(Collected data)
● ● ● ●

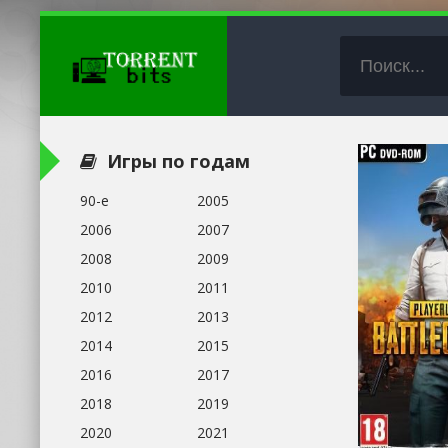
Игры по годам
90-е
2005
2006
2007
2008
2009
2010
2011
2012
2013
2014
2015
2016
2017
2018
2019
2020
2021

● ● ● ●

● Exercise instructions
Print all records verbatim, excluding pictures.

● Expected output
Игры по годам
90-е
2005
2006
2007
2008
2009
2010
2011
2012
2013
2014
2015
2016
2017
2018
2019
2020
2021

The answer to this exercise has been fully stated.